Exercise details -> Search the entries below for "Palm", and copy each line where it appears.

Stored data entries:
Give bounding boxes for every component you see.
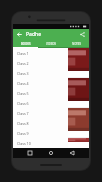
staticText: Class 7 [17,111,29,116]
staticText: Class 6 [17,101,29,106]
staticText: Class 3 [17,71,29,76]
staticText: Chemistry [14,102,29,106]
button[interactable]: Class 2 [13,58,68,68]
staticText: Mathematics [14,72,33,76]
staticText: NOTES [72,42,81,46]
button[interactable]: NOTES [64,40,89,47]
button[interactable]: Share [78,30,87,39]
button[interactable]: Physics [51,48,89,77]
button[interactable]: Back [15,30,24,39]
button[interactable]: Class 8 [13,118,68,128]
button[interactable]: Biology [13,108,50,137]
button[interactable]: Class 4 [13,78,68,88]
staticText: Class 5 [17,91,29,96]
button[interactable]: Class 5 [13,88,68,98]
button[interactable]: Geography [51,138,89,148]
staticText: Biology [14,132,25,136]
staticText: Class 9 [17,131,29,136]
button[interactable]: Civics [13,138,50,148]
button[interactable]: Class 9 [13,128,68,138]
staticText: BOOKS [21,42,31,46]
button[interactable]: Mathematics [13,48,50,77]
staticText: Civics [14,143,22,147]
staticText: Class 8 [17,121,29,126]
button[interactable]: Class 3 [13,68,68,78]
staticText: Padhe [26,31,42,38]
staticText: Class 4 [17,81,29,86]
staticText: Class 1 [17,51,29,56]
button[interactable]: Class 10 [13,138,68,148]
button[interactable]: VIDEOS [39,40,64,47]
staticText: Class 2 [17,61,29,66]
button[interactable]: Part-II [51,78,89,107]
staticText: VIDEOS [46,42,57,46]
button[interactable]: Class 6 [13,98,68,108]
button[interactable]: Back [68,149,76,157]
staticText: Class 10 [17,141,31,146]
button[interactable]: BOOKS [13,40,39,47]
button[interactable]: History [51,108,89,137]
button[interactable]: Home [47,149,55,157]
button[interactable]: Class 1 [13,48,68,58]
button[interactable]: Class 7 [13,108,68,118]
button[interactable]: Recents [26,149,34,157]
button[interactable]: Chemistry [13,78,50,107]
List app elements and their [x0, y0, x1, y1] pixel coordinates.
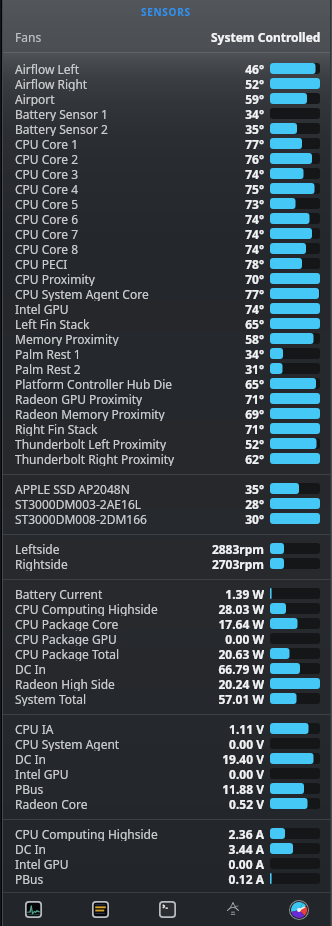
button[interactable]: Archive Utility: [200, 893, 266, 926]
button[interactable]: Right Fin Stack: [0, 421, 332, 436]
button[interactable]: Intel GPU: [0, 301, 332, 316]
staticText: 70°: [245, 271, 264, 286]
button[interactable]: Activity Monitor: [0, 893, 67, 926]
button[interactable]: Thunderbolt Left Proximity: [0, 436, 332, 451]
button[interactable]: Battery Sensor 1: [0, 106, 332, 121]
staticText: DC In: [15, 751, 46, 766]
staticText: CPU Package GPU: [15, 631, 117, 646]
button[interactable]: Airflow Left: [0, 61, 332, 76]
staticText: CPU System Agent Core: [15, 286, 149, 301]
staticText: Memory Proximity: [15, 331, 119, 346]
button[interactable]: Radeon Memory Proximity: [0, 406, 332, 421]
button[interactable]: Memory Proximity: [0, 331, 332, 346]
button[interactable]: CPU IA: [0, 721, 332, 736]
button[interactable]: CPU PECI: [0, 256, 332, 271]
button[interactable]: Battery Sensor 2: [0, 121, 332, 136]
button[interactable]: Radeon Core: [0, 796, 332, 811]
staticText: CPU PECI: [15, 256, 68, 271]
staticText: DC In: [15, 841, 46, 856]
staticText: CPU Core 5: [15, 196, 79, 211]
staticText: 0.52 V: [229, 796, 264, 811]
staticText: Airflow Right: [15, 76, 88, 91]
staticText: Intel GPU: [15, 766, 69, 781]
staticText: ST3000DM008-2DM166: [15, 511, 147, 526]
button[interactable]: CPU System Agent Core: [0, 286, 332, 301]
button[interactable]: CPU Core 2: [0, 151, 332, 166]
button[interactable]: Thunderbolt Right Proximity: [0, 451, 332, 466]
button[interactable]: CPU Core 3: [0, 166, 332, 181]
staticText: ST3000DM003-2AE16L: [15, 496, 142, 511]
staticText: 52°: [245, 76, 264, 91]
button[interactable]: CPU Package Core: [0, 616, 332, 631]
button[interactable]: APPLE SSD AP2048N: [0, 481, 332, 496]
staticText: 28.03 W: [218, 601, 264, 616]
button[interactable]: Airport: [0, 91, 332, 106]
staticText: 20.63 W: [218, 646, 264, 661]
button[interactable]: Battery Current: [0, 586, 332, 601]
button[interactable]: Platform Controller Hub Die: [0, 376, 332, 391]
staticText: CPU System Agent: [15, 736, 120, 751]
staticText: 31°: [245, 361, 264, 376]
staticText: 20.24 W: [218, 676, 264, 691]
staticText: 0.00 W: [225, 631, 264, 646]
staticText: Battery Sensor 1: [15, 106, 108, 121]
staticText: 62°: [245, 451, 264, 466]
button[interactable]: CPU Core 8: [0, 241, 332, 256]
button[interactable]: Terminal: [134, 893, 200, 926]
button[interactable]: CPU Package Total: [0, 646, 332, 661]
staticText: 74°: [245, 226, 264, 241]
button[interactable]: CPU Core 1: [0, 136, 332, 151]
button[interactable]: PBus: [0, 871, 332, 886]
button[interactable]: DC In: [0, 661, 332, 676]
button[interactable]: Airflow Right: [0, 76, 332, 91]
staticText: Right Fin Stack: [15, 421, 98, 436]
button[interactable]: Leftside: [0, 541, 332, 556]
button[interactable]: DC In: [0, 751, 332, 766]
button[interactable]: Palm Rest 1: [0, 346, 332, 361]
staticText: 0.00 V: [229, 766, 264, 781]
button[interactable]: CPU Package GPU: [0, 631, 332, 646]
button[interactable]: PBus: [0, 781, 332, 796]
staticText: Palm Rest 1: [15, 346, 81, 361]
button[interactable]: DC In: [0, 841, 332, 856]
staticText: Leftside: [15, 541, 60, 556]
staticText: CPU Core 7: [15, 226, 79, 241]
staticText: 2883rpm: [211, 541, 264, 556]
button[interactable]: CPU Computing Highside: [0, 601, 332, 616]
button[interactable]: CPU Proximity: [0, 271, 332, 286]
staticText: 35°: [245, 121, 264, 136]
button[interactable]: CPU Core 7: [0, 226, 332, 241]
button[interactable]: Radeon GPU Proximity: [0, 391, 332, 406]
button[interactable]: ST3000DM003-2AE16L: [0, 496, 332, 511]
button[interactable]: iStat Menus: [266, 893, 332, 926]
button[interactable]: Intel GPU: [0, 856, 332, 871]
staticText: 0.00 V: [229, 736, 264, 751]
button[interactable]: CPU System Agent: [0, 736, 332, 751]
staticText: 76°: [245, 151, 264, 166]
button[interactable]: Intel GPU: [0, 766, 332, 781]
staticText: 2.36 A: [228, 826, 264, 841]
button[interactable]: CPU Core 6: [0, 211, 332, 226]
button[interactable]: System Total: [0, 691, 332, 706]
button[interactable]: Rightside: [0, 556, 332, 571]
staticText: 58°: [245, 331, 264, 346]
staticText: 1.39 W: [225, 586, 264, 601]
staticText: Radeon Core: [15, 796, 88, 811]
staticText: Battery Sensor 2: [15, 121, 108, 136]
staticText: 73°: [245, 196, 264, 211]
staticText: 17.64 W: [218, 616, 264, 631]
staticText: 74°: [245, 211, 264, 226]
button[interactable]: Radeon High Side: [0, 676, 332, 691]
staticText: 46°: [245, 61, 264, 76]
button[interactable]: ST3000DM008-2DM166: [0, 511, 332, 526]
button[interactable]: CPU Core 5: [0, 196, 332, 211]
staticText: DC In: [15, 661, 46, 676]
button[interactable]: CPU Core 4: [0, 181, 332, 196]
staticText: CPU Computing Highside: [15, 826, 158, 841]
button[interactable]: Palm Rest 2: [0, 361, 332, 376]
button[interactable]: Console: [67, 893, 134, 926]
staticText: CPU Core 6: [15, 211, 79, 226]
button[interactable]: CPU Computing Highside: [0, 826, 332, 841]
button[interactable]: Left Fin Stack: [0, 316, 332, 331]
staticText: 74°: [245, 301, 264, 316]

Response area ->
button[interactable]: Palm Rest 1: [0, 346, 332, 361]
staticText: Palm Rest 1: [15, 346, 81, 361]
button[interactable]: Palm Rest 2: [0, 361, 332, 376]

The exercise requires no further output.